Kematian seringkali menjadi momok menakutkan bagi sebagian orang. Ketiadaan nyawa dalam organisme biologis ini pasti dialami oleh siapa pun; baik yang tua maupun yang muda. Bila ajal telah tiba, tak seorang pun bisa menundanya walaupun hanya sesaat. Sebaliknya, kematian tidak akan hadir lebih awal dari takdir yang ditentukan.
Kematian merupakan rahasia sang pencipta. Buku Psikologi Kematian 2 ini menuntun kita agar berdamai dengan kematian dengan cara mempersiapkan bekal semasa hidup. Kekurangan bekal menghadapi ajal menjadi salah satu penyebab manusia takut menghadapi mati. Kematian dianggap sesuatu yang sangat mengerikan. Jika amal kebaikan yang dijadikan bekal menghadapi maut dilakukan dengan optimal, maut yang semula terkesan mengerikan bisa berubah menjadi sesuatu yang dirindukan.
Kematian sesungguhnya adalah realisasi-puncak kerinduan primordial anak manusia untuk kembali ke asalnya (hal. xvi). Untuk menanamkan kerinduan dalam diri manusia dibutuhkan persiapan-persiapan menghadapi kematian. Jika bekal yang ingin kita bawa menuju ajal telah siap, secara otomatis akan muncul kerinduan bertemu dengan sang Pencipta.
Proses mengenal sang pencipta inilah yang sulit diwujudkan dalam diri kita. Proses ini memiliki cakupan yang sangat luas. Bukan sekedar ketika menghadapi diri sendiri, berkomunikasi dengan orang lain pun bisa dijadikan proses mengenal Tuhan.
Kesaksian dan pengetahuan tentang Tuhan terasa dangkal kalau hanya ditandai dengan sebuah ikrar, tanpa didasari dengan ilmu pengetahuan dan pengamalan beragama.
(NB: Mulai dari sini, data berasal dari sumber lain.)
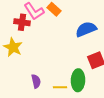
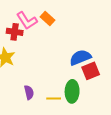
blue semicircle: (86, 29) -> (80, 58), moved

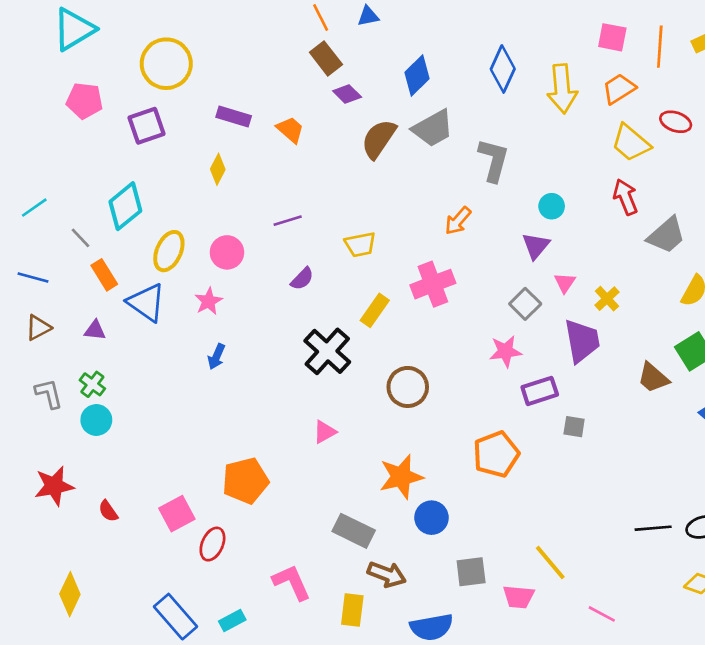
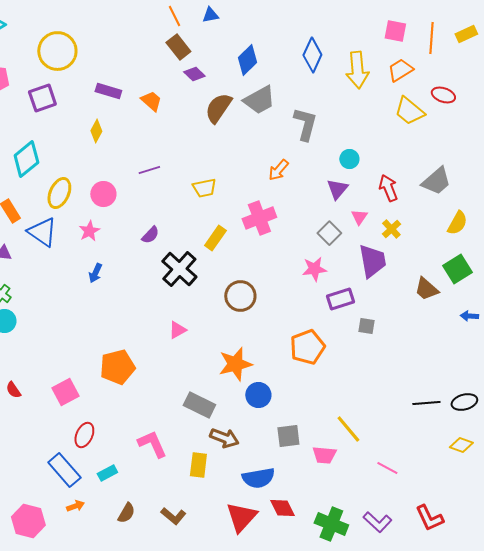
red arrow: (625, 197) -> (388, 188), moved
purple semicircle: (302, 279) -> (150, 235), moved
red ellipse: (212, 544) -> (84, 435), moved

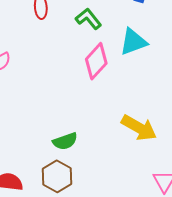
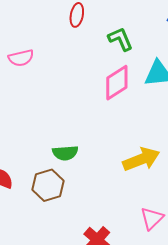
yellow arrow: (139, 128) -> (141, 159), turned -66

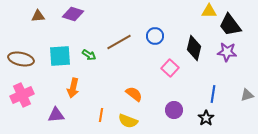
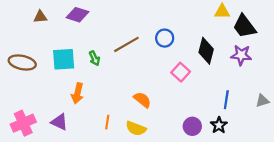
green arrow: (89, 55) -> (94, 58), turned 32
pink cross: (22, 95) -> (23, 123), moved
purple circle: (174, 110) -> (192, 126), moved
purple triangle: (56, 115) -> (59, 122), turned 30

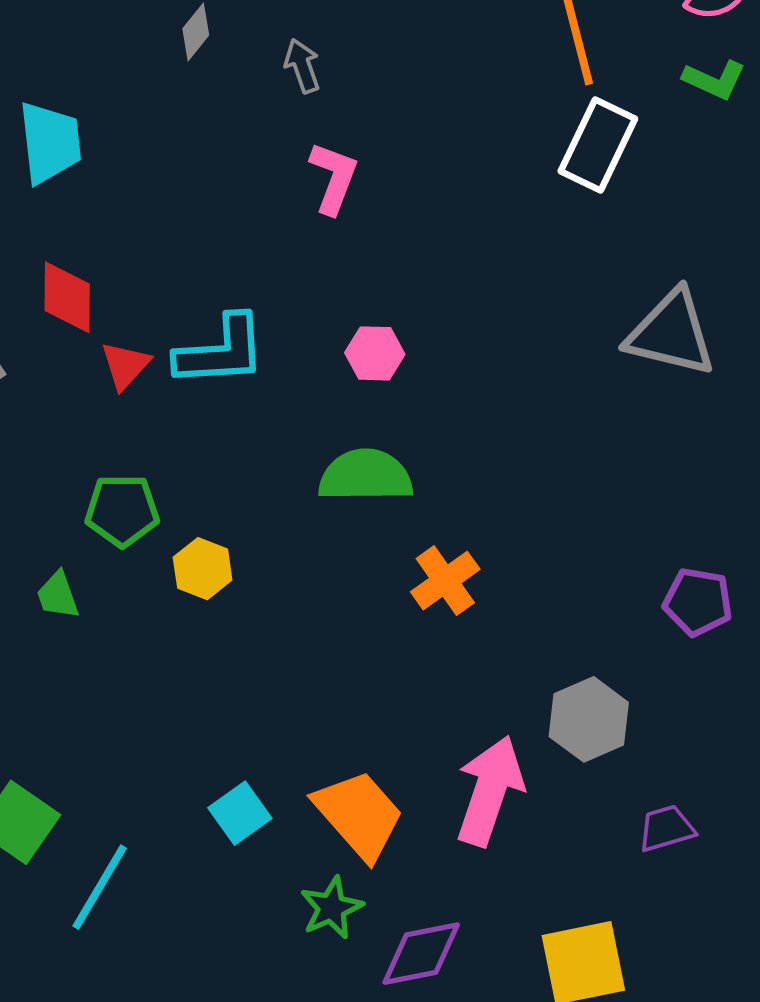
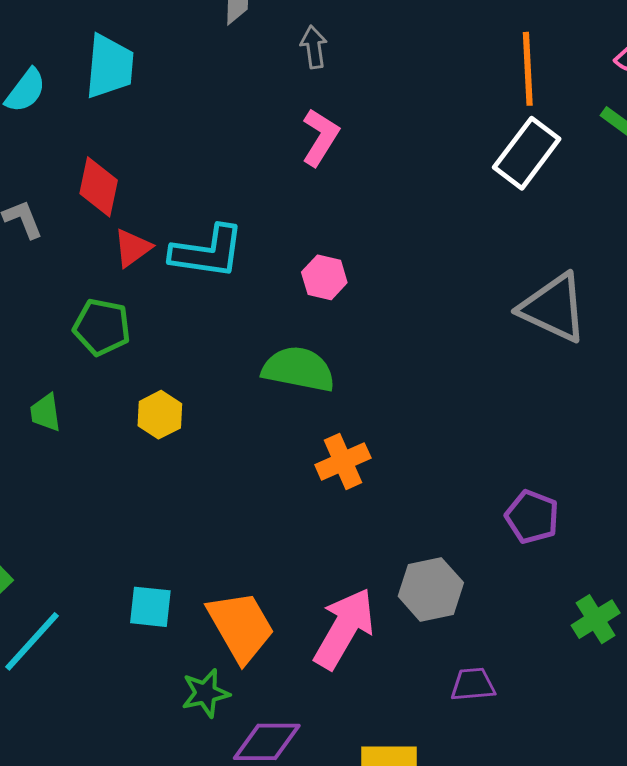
green pentagon: (122, 510) -> (102, 327), moved
cyan square: (240, 813) -> (150, 607), turned 30

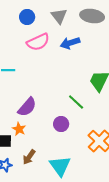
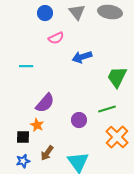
pink semicircle: (38, 42) -> (56, 38), size x0.7
blue arrow: (70, 43) -> (82, 57), moved
green line: (76, 102) -> (107, 109), moved, turned -60

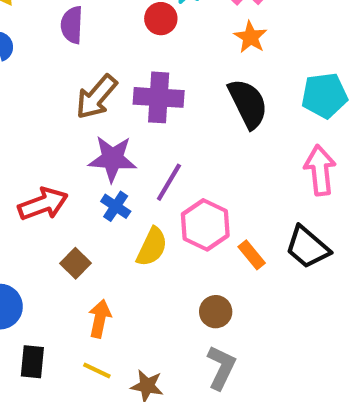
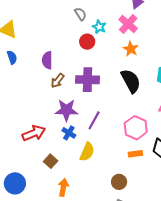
purple semicircle: (72, 25) -> (47, 60), moved
brown arrow: (96, 97) -> (58, 81), size x0.7
pink hexagon: (205, 225) -> (136, 128), moved
orange rectangle: (252, 255) -> (135, 154), turned -56

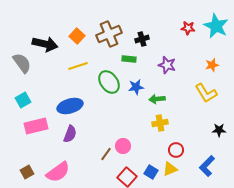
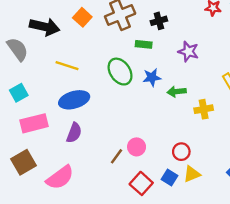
yellow line: (78, 66) -> (67, 66), moved, turned 36
yellow cross: (160, 123) -> (204, 109), moved
red circle: (176, 150) -> (181, 152), moved
brown square: (27, 172) -> (23, 162), moved, size x1.5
Kesaksian tentang keesaan dan Keagungan Tuhan tentu terasa lebih mantap kalau seseorang mampu menghayati betapa kecilnya manusia di tengah semesta dan di hadapan Tuhannya (hal. 69).
Kenikmatan dunia yang bersifat fisikal tidak akan menggeser kenikmatan moral-spiritual yang kualitasnya jauh lebih tinggi. Imbalan amal perbuatan kadang ditampakkan kepada manusia menjelang ajal. Barangkali, kita pernah melihat seseorang yang tersenyum ketika rohnya mulai dijemput oleh malaikat maut. Orang tersebut bisa saja telah melihat nikmatnya imbalan ibadah yang akan dijadikan tempat di akhirat.
Kendati kematian merupakan sebuah misteri, Tuhan kadang menurunkan firasat kepada orang-orang terdekatnya. Melalui buku ini, Komaruddin Hidayat menyebutnya sebagai death instinct atau firasat kematian (hal. 130). Firasat tersebut jarang disadari oleh yang bersangkutan atau oleh sanak-kerabat. Hal tersebut baru dirasakan sebagai death instinct ketika ajal telah menjemput orang yang dimaksud.
Sesuatu yang perlu diperhatikan bukan bagaimana menemukan death instinct menjelang ajal, tetapi bagaimana menyiapkan bekal sebelum ajal tiba. Orang bijak mengatakan: Orang akan mengetam apa yang ditanam. Sekecil apapun amal saleh semasa hidup akan mendapat imbalan setimpal. Sebaliknya, dosa kecil yang diperbuat selama hidup akan dicatat oleh malaikat.
Bagaimana menyiapkan bekal menghadapi maut? Komaruddin Hidayat menekankan adanya investasi amal saleh. Menurutnya, investasi paling esensial adalah investasi amal saleh yang mendatangkan manfaat bagi diri, keluarga, dan masyarakat (hal. 173). Bukankah sebaik-baiknya manusia adalah mereka yang bermanfaat bagi orang lain?
Ajaran agama menyatakan bahwa bagi orang beriman yang banyak melakukan amal saleh, kematian itu hanyalah suatu proses metamorfosis untuk memasuki kehidupan yang kualitasnya lebih tinggi. Secara logika, tak seorang pun mampu mengelak dan berkelit untuk memasuki gate of mortality. Jika saatnya tiba, semua mesti masuk pesawat kamatian untuk meneruskan perjalanan sebagai makhluk.
Kematian hendaknya bukan dipandang sebagai sesuatu yang menakutkan. Kematian adalah penyemangat untuk melaksanakan aktivitas yang bernilai ibadah. Tidak ada pekerjaan yang terlepas dari pantauan Tuhan. Semuanya akan tercatat rapi dan akan dimintai pertanggungjawaban. Inilah yang harus menjadi catatan penting bagi manusia.
Sebagaimana tercantum dalam testimoni buku ini, buku setebal 214 halaman ini mengajak kita untuk menjadikan kematian sebagai pendorong munculnya optimisme. Bila ketakutan diganti dengan optimisme, kematian bukan menjadi sesuatu yang menakutkan. Kematian akan hadir sebagai sesuatu yang dirindukan.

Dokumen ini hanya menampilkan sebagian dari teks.